On 24 September 2019 the European Court of Justice (“EUCJ”) closed the case Google LLC vs CNIL with a judgement according to which the “right to be forgotten” is applicable only within the European Union. The key issue here is how a search engine operator is required to enjoy subject’s removal request i.e. how to be removed certain personal information about an individual from the results’ list which is displayed after a search conducted on the individual’s name basis.

Background 

Back to 2014 in its judgement on the case Google Spain and Google (C‑131/12, EU:C:2014:317) the EUCJ established the “right to de-referencing”. The Spain citizen Mr. González complaint that when an internet user entered Mr. González’s name in the search engine of the Google group he would obtain links to two pages of a local newspaper. On the links an announcement was mentioning Mr. González’s name in respect of a real-estate auction connected with attachment proceedings for the recovery of social security debts. At the same time, the attachment proceedings concerning him had been fully resolved for several years and that reference to them was then entirely irrelevant.

Interpreting the applicable European personal data protection law, the EUCJ ruled that a data subject generally is entitled to request his or her personal information to be de-referenced – no longer be made available to the general public on account of its inclusion in such a list of results provided by a search engine. The court found this right (based on the fundamental rights under Articles 7 and 8 of the Charter) overrides, as a rule, not only the economic interest of the operator of the search engine but also the interest of the general public in having access to that information upon a search relating to the data subject’s name. However, that would not be the case if it appeared, for reasons, that the data subject plays role in public life and therefore the public’s interest of having access to information overrides the subject’s personal data right in question.

The dispute in the latest EUCJ’s case

The current case Google LLC vs CNIL (C-507/17, ECLI:EU:C:2019:772) originates from a dispute between the French data protection authority (“CNIL”) and Google. Seeking to expand the application of the described above right to de-referencing CNIL served formal notice on Google that when Google enjoys a subject’s request for removing his or her personal data from the results’ list provided by the search engine, Google must apply that removal to all its search engine’s domain name extensions. In other words, as per the interpretation of CNIL the subject’s personal data shall not be accessible by searching through Google Search neither from EU nor from any other place in the world.

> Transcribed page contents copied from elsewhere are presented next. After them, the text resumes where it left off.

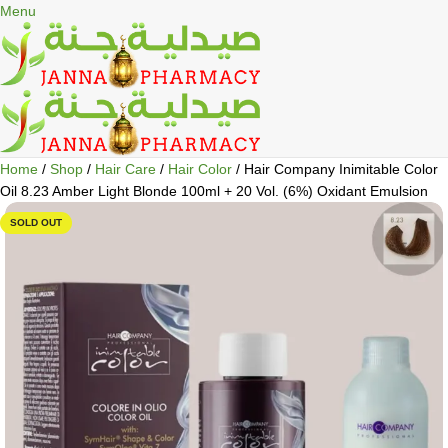
🎁 Get
FREE shipping
on every order — no minimum required!
Menu
Home
Shop
Hair Care
Hair Color
Hair Company Inimitable Color
Oil 8.23 Amber Light Blonde 100ml + 20 Vol. (6%) Oxidant Emulsion
SOLD OUT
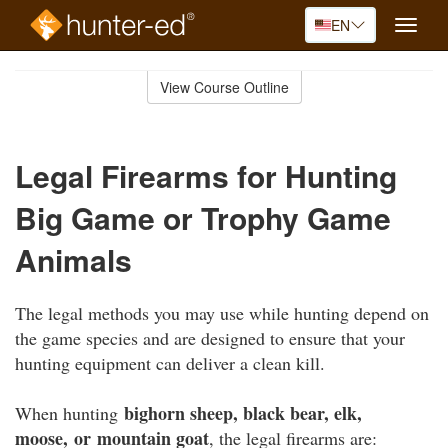
EN
Toggle
naviga
Skip
to
View Course Outline
Course
main
Outline
content
Legal Firearms for Hunting
Big Game or Trophy Game
Animals
The legal methods you may use while hunting depend on
the game species and are designed to ensure that your
hunting equipment can deliver a clean kill.
bighorn sheep, black bear, elk,
When hunting
moose, or mountain goat
, the legal firearms are:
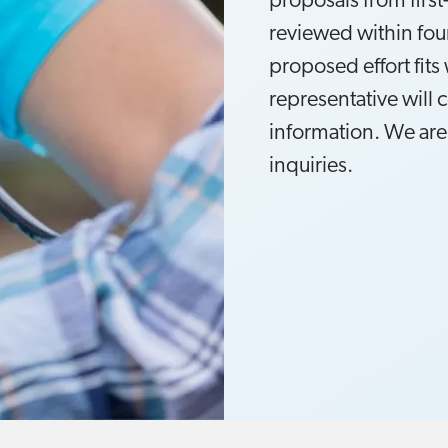
proposals from first
reviewed within four
proposed effort fits 
representative will 
information. We are
inquiries.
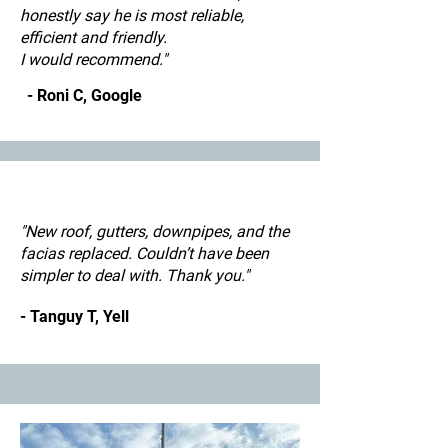
honestly say he is most reliable,
efficient and friendly.
I would recommend."
- Roni C, Google
"New roof, gutters, downpipes, and the
facias replaced. Couldn’t have been
simpler to deal with. Thank you."
- Tanguy T, Yell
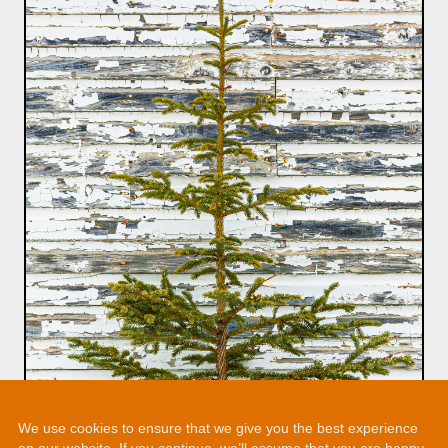
We use cookies to ensure that we give you the best experience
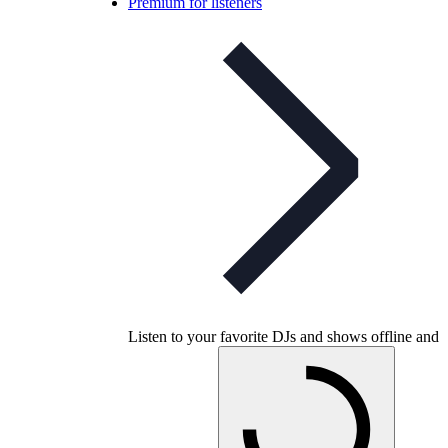
Premium for listeners
Listen to your favorite DJs and shows offline and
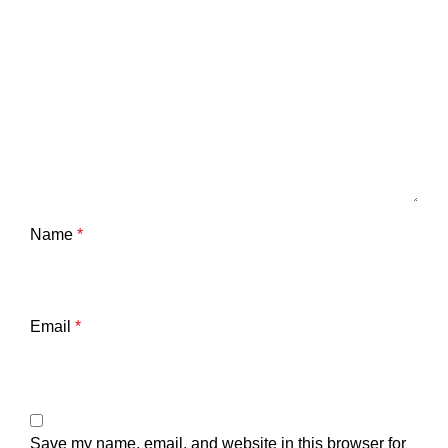
Name
*
Email
*
Save my name, email, and website in this browser for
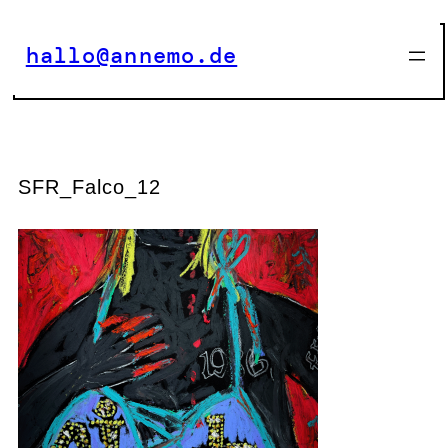
Zum
Inhalt
hallo@annemo.de
springen
SFR_Falco_12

Google refused to comply with that formal notice and in response proposed “geo-blocking” by means of which the internet user would be automatically directed to the national version of Google’s search engine that corresponds to the place from where he or she is presumed to be conducting the search. Therefore, the results of that search would be displayed according to that place, which would be determined by Google using a geo-location process. Google implemented this geo-blocking approach shortly thereafter. As this measure was found by CNIL insufficient to comply with the formal notice, CNIL imposed penalty of EUR 100 000 on Google. The latter appealed the fine before the Council of State, France.

Based on these circumstances and the Council of State’s request for preliminary ruling the EUCJ adopted its judgement of 24 September 2019 interpreting the territorial scope within which the “right to de-referencing” shall be applicable.

The EUCJ findings

The main considerations of the court concern the territorial scope of application of personal data principles provided by the European data protection law (GDPR and Directive 95/46). The EUCJ found on the one hand that referencing to personal data of an individual situated in EU by means of a global search engine accessed internationally is likely to have immediate and substantial effects on that person within the Union. This justifies the existence of EU law providing the right to de-referencing. Also, the court emphasizes that there must be balance between the individual’s personal data rights, on the one hand, and the public’s interest of access to information, on the other hand. At the same time, numerous third States do not recognise the right to de-referencing or have a different approach to that right. Appling the right to de-referencing internationally would mean EU to be able to impose its rules on citizens of another states which jurisdictions do not recognise this right.

Since EU law does not provide any instruments and mechanisms enabling Member States and third States to cooperate as regards the scope of a de-referencing outside the Union the EUCJ found that there is no obligation under EU law for a search engine operator to carry out such a de-referencing on all the versions of its search engine. Therefore, the EUCJ limits the territorial scope of the right to be forgotten to the EU and thus Google will be required to remove the respective personal data under data subject’s request within the EU. However, the same data can be accessed by internet users obtaining the results of the search engine list outside the EU, so it turns out that the right to be forgotten cannot have worldwide effect.